Jazz is the bleu cheese of popular music. It's robust, complex, sophisticated, and, as any good cheese, often smells like a dead man's feet. When you're talking jazz violin, the line between sweet & sour is thin; no frets or classical positions to rely on and four delicate strings so responsive and elastic it's a miracle a few straight notes are ever voiced. Plus you're improvising. It's like dancing in a swamp, and you better be damn good.
And Stéphane Grappelli was all kinds of good. More importantly, he was brave, and understood not just trad jazz but the art of spontaneity. He'd learned it the hard way busking in France, swinging and bopping his way to the top, paying his dues, and becoming one of the finest stringmen in the world. Some think of Grappelli as "gypsy music", though he is nothing of the sort. This is one of his earliest records proper as a solo artist (a sort of comeback for him after a dry spell) backed-up by the smokin' trio of piano great Mo Vander, double-bassist Pierre Michelot, and Baptiste Reilles' skins. The 1956 issue consists largely of standards, and Sinatra never did 'Lady is a Tramp' like this.
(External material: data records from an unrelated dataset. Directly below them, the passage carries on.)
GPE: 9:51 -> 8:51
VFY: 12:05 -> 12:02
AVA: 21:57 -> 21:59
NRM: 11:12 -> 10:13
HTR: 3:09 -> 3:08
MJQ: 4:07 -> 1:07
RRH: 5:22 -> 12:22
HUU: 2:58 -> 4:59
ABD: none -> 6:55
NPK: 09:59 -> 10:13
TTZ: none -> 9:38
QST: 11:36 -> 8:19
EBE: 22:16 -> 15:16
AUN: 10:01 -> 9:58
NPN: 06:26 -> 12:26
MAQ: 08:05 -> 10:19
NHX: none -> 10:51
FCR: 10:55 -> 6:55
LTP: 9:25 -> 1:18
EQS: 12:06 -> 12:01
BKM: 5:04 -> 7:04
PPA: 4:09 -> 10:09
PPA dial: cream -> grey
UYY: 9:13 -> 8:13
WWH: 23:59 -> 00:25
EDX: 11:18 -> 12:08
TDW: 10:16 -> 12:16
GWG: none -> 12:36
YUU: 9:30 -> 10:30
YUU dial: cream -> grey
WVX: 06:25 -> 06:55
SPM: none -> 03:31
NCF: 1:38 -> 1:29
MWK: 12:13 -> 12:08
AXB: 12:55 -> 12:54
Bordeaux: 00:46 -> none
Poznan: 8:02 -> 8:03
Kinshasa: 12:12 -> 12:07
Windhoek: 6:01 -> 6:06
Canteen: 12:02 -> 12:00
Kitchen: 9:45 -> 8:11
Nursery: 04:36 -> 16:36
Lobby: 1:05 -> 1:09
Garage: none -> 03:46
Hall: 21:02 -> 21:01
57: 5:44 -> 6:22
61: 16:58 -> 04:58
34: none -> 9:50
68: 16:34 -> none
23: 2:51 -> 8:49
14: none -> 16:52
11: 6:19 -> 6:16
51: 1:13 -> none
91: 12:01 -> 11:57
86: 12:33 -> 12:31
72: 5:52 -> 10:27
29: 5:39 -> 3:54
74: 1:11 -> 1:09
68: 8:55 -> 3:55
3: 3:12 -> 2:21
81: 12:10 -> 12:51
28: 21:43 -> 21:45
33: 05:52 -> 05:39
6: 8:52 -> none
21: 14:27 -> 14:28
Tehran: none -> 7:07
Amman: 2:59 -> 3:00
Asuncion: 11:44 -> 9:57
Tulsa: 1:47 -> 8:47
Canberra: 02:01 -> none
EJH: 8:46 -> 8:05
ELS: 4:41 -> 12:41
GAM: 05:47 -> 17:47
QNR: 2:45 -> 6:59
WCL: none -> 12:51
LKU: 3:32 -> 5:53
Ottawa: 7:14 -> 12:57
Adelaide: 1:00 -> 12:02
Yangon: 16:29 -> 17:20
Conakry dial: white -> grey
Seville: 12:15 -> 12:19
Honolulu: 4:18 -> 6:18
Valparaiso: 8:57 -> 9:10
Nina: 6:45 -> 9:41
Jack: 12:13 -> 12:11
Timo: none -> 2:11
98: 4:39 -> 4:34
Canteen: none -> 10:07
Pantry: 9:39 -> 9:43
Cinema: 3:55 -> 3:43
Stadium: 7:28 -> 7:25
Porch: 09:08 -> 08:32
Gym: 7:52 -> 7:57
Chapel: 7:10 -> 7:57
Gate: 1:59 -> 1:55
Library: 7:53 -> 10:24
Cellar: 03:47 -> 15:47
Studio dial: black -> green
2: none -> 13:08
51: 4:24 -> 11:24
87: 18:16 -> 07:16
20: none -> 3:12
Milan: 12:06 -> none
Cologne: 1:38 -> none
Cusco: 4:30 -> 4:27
As a young jazz listener, I wasn't much partial to standards. I found them, well, boring. But here the beauty and possibilities of a quality tune is abundantly clear, the opportunity to to alter, even destroy and rebuild a good ditty, never more glorious. Grappelli's bluenotes curl around melodies and pull them into malleable phrases of giddy delight and musical wonder, as on 'Fascinatin Rhythm' with its sudden modulations and stuttering pace. Contemplative and slightly sad 'Dans la Vie', lively 'Cheek to Cheek', tightly-swung 'Taking a Chance on Love' with Grappelli all over the neck and Mo Vander starting to come out.
For '56 this is a lovely recording, levels for 'S'Wonderful' spot-on and Baptiste Reilles showing why he was considered the best brusher in the business. More Gershwin Bros. with 'Someone to Watch Over Me' sporting a misplaced harpsichord, bright-eyed and bushytailed 'If I Had You', sublime ruminations of 'Body and Soul' and frantic whirling of 'I Want to be Happy' where these boys just let it go. Utterly heartsick 'Shes Funny That Way' takes us along with two lovers walking & shopping in Paris, and 'Time After Time' allows us to peek into their intimacy later that night.
The historic session wraps with a hot-bop treatment of Cole Porter's 'Just One of Those Things' and a few alternate takes. If you're ready for Grappelli and what is possible from a good jazz violinist, he's ready for you and always will be-- hanging in time, waiting patiently for you to discover his elegant magic.